Six Easy Steps to Weathering the Financial Storm

Times are tough. Here’s how to emerge unscathed.


Great execution starts with clarity of purpose and a clear vision of what you want to accomplish. Without a carefully planned approach, organizational goals cannot be attained. It is better to have mediocre goals and great execution than great goals and mediocre execution. The bottom line is that great execution improves an organization’s operational efficiency and lowers its costs. Since execution is essential to success, especially during a recession, have you and your organization developed a disciplined approach to it? Do you spend time developing and perfecting processes that will help achieve desired outcomes? Have you seen good plans gone awry because of substandard execution efforts?

Harness the Power of Curiosity

To thrive in this recession, leaders of EMS agencies must possess an intense curiosity that leads to consistently asking piercing questions about their current reality and future possibilities.

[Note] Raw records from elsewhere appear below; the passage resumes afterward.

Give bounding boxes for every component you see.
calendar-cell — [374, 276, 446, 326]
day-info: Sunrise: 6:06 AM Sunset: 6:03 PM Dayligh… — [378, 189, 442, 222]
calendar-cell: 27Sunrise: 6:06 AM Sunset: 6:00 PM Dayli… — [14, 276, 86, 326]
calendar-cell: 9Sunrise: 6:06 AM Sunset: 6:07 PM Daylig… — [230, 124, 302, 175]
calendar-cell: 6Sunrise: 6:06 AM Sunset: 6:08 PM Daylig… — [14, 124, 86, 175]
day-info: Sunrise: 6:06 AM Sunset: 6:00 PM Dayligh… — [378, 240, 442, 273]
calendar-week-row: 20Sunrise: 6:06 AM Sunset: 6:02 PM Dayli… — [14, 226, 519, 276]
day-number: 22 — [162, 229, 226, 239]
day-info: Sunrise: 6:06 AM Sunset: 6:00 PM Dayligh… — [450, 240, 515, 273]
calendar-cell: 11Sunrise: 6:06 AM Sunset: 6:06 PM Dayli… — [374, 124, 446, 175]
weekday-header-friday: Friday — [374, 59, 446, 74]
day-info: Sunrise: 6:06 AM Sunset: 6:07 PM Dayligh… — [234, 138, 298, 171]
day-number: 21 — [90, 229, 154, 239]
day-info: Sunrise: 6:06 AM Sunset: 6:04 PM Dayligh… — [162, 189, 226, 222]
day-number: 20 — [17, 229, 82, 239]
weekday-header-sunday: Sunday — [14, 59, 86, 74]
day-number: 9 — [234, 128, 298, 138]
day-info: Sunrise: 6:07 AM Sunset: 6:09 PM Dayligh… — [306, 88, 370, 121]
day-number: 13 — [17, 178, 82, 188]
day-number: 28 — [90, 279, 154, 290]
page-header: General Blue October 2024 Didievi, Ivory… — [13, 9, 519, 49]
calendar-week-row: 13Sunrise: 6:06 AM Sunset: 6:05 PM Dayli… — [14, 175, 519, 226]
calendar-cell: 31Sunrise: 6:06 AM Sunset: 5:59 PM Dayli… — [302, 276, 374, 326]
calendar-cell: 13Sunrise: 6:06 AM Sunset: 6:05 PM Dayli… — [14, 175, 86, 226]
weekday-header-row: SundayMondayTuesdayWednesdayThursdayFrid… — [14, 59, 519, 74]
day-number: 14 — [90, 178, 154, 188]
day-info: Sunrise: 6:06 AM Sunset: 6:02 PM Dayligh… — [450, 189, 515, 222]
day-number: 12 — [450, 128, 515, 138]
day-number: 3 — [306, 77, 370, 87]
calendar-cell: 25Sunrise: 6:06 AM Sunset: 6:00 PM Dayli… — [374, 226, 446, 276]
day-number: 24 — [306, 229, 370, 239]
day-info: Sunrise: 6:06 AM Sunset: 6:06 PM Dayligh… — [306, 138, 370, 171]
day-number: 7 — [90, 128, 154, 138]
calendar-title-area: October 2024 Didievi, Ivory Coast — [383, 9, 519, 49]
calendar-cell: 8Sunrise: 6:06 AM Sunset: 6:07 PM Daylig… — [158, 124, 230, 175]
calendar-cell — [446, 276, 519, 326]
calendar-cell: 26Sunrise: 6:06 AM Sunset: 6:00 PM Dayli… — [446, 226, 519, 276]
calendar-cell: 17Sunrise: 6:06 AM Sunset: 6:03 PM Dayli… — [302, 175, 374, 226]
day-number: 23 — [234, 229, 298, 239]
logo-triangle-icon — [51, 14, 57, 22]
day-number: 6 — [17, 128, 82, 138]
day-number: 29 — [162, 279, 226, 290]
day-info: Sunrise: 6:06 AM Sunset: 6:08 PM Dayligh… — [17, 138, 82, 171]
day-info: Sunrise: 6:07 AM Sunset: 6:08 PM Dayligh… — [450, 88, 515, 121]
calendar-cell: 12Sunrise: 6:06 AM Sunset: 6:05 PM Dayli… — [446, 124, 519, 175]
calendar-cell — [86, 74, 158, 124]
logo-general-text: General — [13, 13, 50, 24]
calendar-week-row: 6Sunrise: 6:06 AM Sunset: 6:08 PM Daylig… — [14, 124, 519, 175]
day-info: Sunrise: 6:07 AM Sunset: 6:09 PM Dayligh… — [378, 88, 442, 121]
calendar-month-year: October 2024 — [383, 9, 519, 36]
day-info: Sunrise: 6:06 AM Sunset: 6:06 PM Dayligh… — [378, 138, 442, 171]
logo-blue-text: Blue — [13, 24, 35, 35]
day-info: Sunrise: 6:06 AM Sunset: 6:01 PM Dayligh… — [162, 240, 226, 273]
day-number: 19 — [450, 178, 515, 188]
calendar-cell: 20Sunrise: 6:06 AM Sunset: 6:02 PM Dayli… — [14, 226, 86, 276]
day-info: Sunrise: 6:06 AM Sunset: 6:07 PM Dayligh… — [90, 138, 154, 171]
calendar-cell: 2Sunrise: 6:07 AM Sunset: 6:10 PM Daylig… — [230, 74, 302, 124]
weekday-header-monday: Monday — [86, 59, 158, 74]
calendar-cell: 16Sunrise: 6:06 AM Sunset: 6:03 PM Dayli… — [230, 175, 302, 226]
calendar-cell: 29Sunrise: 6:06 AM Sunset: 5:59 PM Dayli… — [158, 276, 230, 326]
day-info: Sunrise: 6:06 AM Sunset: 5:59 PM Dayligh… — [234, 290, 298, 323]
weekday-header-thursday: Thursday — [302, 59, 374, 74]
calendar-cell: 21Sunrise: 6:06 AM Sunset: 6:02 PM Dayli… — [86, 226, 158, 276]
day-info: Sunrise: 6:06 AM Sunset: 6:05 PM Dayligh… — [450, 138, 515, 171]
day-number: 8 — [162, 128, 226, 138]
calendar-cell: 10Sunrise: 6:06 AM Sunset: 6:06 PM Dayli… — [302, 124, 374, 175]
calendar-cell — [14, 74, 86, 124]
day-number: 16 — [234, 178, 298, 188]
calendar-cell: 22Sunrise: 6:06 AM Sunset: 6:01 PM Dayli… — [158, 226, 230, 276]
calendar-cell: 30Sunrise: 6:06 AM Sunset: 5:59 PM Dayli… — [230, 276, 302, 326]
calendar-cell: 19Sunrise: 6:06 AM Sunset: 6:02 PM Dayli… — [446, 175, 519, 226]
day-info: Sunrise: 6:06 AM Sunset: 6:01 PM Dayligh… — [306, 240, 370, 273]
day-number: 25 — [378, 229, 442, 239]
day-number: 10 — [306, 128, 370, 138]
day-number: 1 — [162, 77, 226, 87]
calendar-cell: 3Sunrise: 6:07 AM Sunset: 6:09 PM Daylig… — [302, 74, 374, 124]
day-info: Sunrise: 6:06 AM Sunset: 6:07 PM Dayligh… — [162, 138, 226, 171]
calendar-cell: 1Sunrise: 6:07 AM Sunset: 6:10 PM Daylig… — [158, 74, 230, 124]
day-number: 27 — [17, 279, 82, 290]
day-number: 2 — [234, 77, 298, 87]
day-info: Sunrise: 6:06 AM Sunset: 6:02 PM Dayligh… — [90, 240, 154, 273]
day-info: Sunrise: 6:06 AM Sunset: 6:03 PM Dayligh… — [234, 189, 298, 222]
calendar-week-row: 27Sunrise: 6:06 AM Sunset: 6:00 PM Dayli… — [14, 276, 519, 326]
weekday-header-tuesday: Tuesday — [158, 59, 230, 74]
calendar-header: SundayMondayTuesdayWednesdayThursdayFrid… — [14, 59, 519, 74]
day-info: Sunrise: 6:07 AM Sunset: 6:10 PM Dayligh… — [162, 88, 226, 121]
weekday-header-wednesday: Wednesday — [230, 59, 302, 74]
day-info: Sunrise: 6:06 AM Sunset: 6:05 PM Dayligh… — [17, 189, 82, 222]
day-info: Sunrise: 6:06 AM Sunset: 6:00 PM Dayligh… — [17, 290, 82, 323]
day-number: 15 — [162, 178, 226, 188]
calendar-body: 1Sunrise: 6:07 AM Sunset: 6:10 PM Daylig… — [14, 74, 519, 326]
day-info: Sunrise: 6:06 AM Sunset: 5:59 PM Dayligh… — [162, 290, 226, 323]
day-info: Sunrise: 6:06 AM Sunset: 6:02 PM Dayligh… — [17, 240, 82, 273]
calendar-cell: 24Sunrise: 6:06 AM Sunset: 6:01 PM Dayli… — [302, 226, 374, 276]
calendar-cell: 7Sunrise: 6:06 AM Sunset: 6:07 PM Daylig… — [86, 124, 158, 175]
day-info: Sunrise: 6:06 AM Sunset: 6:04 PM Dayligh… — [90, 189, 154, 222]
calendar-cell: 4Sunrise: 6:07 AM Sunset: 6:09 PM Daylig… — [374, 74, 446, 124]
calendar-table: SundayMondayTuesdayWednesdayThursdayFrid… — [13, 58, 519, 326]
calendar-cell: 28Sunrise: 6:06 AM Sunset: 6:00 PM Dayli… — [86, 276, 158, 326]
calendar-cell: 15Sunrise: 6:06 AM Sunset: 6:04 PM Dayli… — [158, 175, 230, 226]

Leaders who relentlessly ask questions create opportunities to turn unrealized potential into results. Curiosity allows people to bring flexibility and improvement to policies, procedures and practices that are stale and rigid, and it brings structure to the type of chaos created by declining financial resources.

Curiosity helps create a culture that motivates people to ask “what if” and “why not” questions, and it promotes a climate of “let’s try it” experimentation to inspire innovation. Curiosity is not just a way to harvest ideas; it’s also a process of involving people, and it encourages them to take responsibility for shaping their ideas. It’s a great method to inspire people to not just voice problems, but also to figure out solutions.

To practice the discipline of curiosity, you must keep an open mind. You must be open to learning, unlearning and relearning. If there are long-standing ideals you believe might be wrong, be prepared to accept this possibility and change your mind. Since the mind is like a muscle that becomes stronger through exercise, the mental exercise caused by curiosity makes your mind stronger and stronger.

Intellectual and organizational curiosity is essential in today’s world. Financial challenges associated with this recession require EMS organizations to constantly troll for fresh ideas and unfiltered knowledge from sources close to the work. Front-line personnel might have powerful answers to questions not yet asked, such as, “How can we control waste?” and “What type of cost-saving measures would you suggest?” Do you relentlessly pose questions to your staff? Do you have an intense desire to be curious, to dig deep into the underlying issues that rarely get solved? Are you ready to look below appearances and be open to what you might find? How many great ideas have been lost to a lack of curiosity?

Pursue Relentless Renewal

To succeed in this new reality, individuals and organizations must be able to deal quickly and resolutely with change. Declining financial resources and increasing market demands, such as bariatric transport needs, require EMS leaders and their agencies to renew, reinvent and continually transform themselves. For this to occur, knowledge is the most critical asset. The process of gathering knowledge and learning when and how to renovate can’t be relegated to specific locations or circumstances. Instead, learning and sharing knowledge must happen on an ongoing basis.

In every EMS organization, there is an enormous amount of wasted knowledge. An EMT who works in a senior center or care home every day collects a lot of information about those customers. He learns things that even employees in those facilities don’t know. Some of that information and insight about these customers’ needs could be useful to leaders of their EMS agencies, but often it is lost because the EMT doesn’t recognize its value or is unable to get the information to the people who can use it. Individuals and organizations need to understand that gathering and sharing knowledge is critical if they are to recognize changes in the environment and respond appropriately. Responding appropriately may involve revamping services or altering the deployment of resources.

Responding effectively to change requires individuals and their agencies to be avid learners. Innovations remain unique and cutting-edge for a nanosecond, then are superceded by something newer or better. The challenge for us as leaders, therefore, is to design and build organizations where everything gets better and everybody gets smarter every day. Voracious learning that leads to relentless renewal is a key to sustained success in unfavorable conditions.